A lot of current fiction is serialized. Television is the obvious example, where we tune in to a new episode each week, usually following the same characters in the same setting or overall situation. It's not just TV. Moviemakers love franchises -- how many Star Trek movies are there now? How many James Bond films? Novels too -- I could name several continuing book series.
With consistent, ongoing characters and settings, stories begin to follow certain patterns, develop certain rules. There are, for example, directions the stories just don't take because it would be too counter to what the audience (viewers or readers) expect. An action series may flirt with horror elements, but will likely lose audience if it becomes a totally horrific, just as a horror franchise would lose audience if it failed to terrify.
But I'm not just talking genre. Rules are implied by character, by setting, by story structure. . . I suppose the classic example is Gilligan's Island. No matter what crazy things the castaways try, they can never escape the Island. If they do, the show is over.
But sometimes rules should be broken. If a rule is implied strongly enough that the audience has come to accept it, the breaking of the rule is an obviously dramatic event. The rules represent the way things are. If the rules are broken, the implication is that things will never be the same again.
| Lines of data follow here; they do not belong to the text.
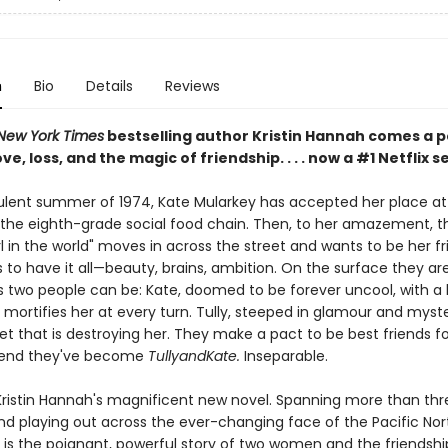
n
Bio
Details
Reviews
New York Times
bestselling author Kristin Hannah comes a 
ve, loss, and the magic of friendship. . . . now a #1 Netflix s
bulent summer of 1974, Kate Mularkey has accepted her place at
the eighth-grade social food chain. Then, to her amazement, t
rl in the world" moves in across the street and wants to be her fri
to have it all—beauty, brains, ambition. On the surface they ar
s two people can be: Kate, doomed to be forever uncool, with a 
mortifies her at every turn. Tully, steeped in glamour and myste
et that is destroying her. They make a pact to be best friends fo
end they've become
TullyandKate.
Inseparable.
Kristin Hannah's magnificent new novel. Spanning more than thr
d playing out across the ever-changing face of the Pacific Nor
is the poignant, powerful story of two women and the friendshi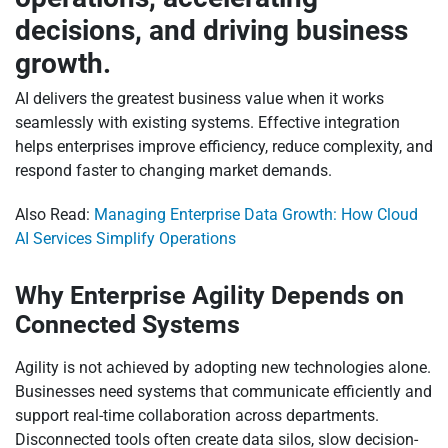
decisions, and driving business
growth.
AI delivers the greatest business value when it works
seamlessly with existing systems. Effective integration
helps enterprises improve efficiency, reduce complexity, and
respond faster to changing market demands.
Also Read:
Managing Enterprise Data Growth: How Cloud
AI Services Simplify Operations
Why Enterprise Agility Depends on
Connected Systems
Agility is not achieved by adopting new technologies alone.
Businesses need systems that communicate efficiently and
support real-time collaboration across departments.
Disconnected tools often create data silos, slow decision-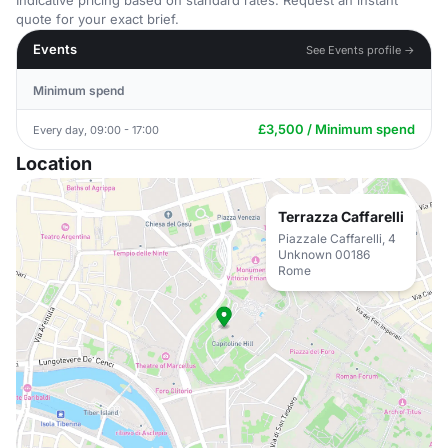
Indicative pricing based on standard rates. Request an instant
quote for your exact brief.
Events
See Events profile →
Minimum spend
£3,500 / Minimum spend
Every day, 09:00 - 17:00
Location
Terrazza Caffarelli
Piazzale Caffarelli, 4
Unknown 00186
Rome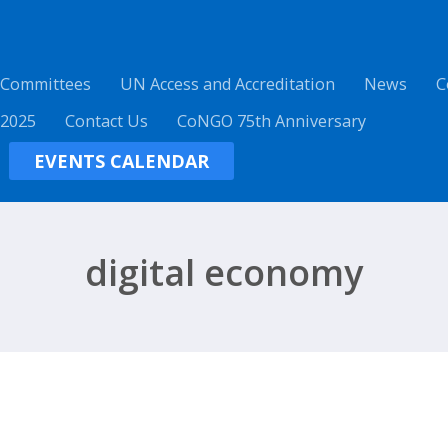
 Committees
UN Access and Accreditation
News
C
 2025
Contact Us
CoNGO 75th Anniversary
EVENTS CALENDAR
digital economy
The catch, of course, is that you can't go home again. Efforts to restore the status quo, to return to the way things were, will be obvious to the audience and will undercut any value gained from breaking the rules. The first run of Star Trek movies suffered from this -- promoting Kirk above Captain and then demoting him, removing Spock and then returning him, destroying the ship and then replacing it.
Imagine the new and different stories -- the brave new worlds -- we could have had if all the changes had stuck.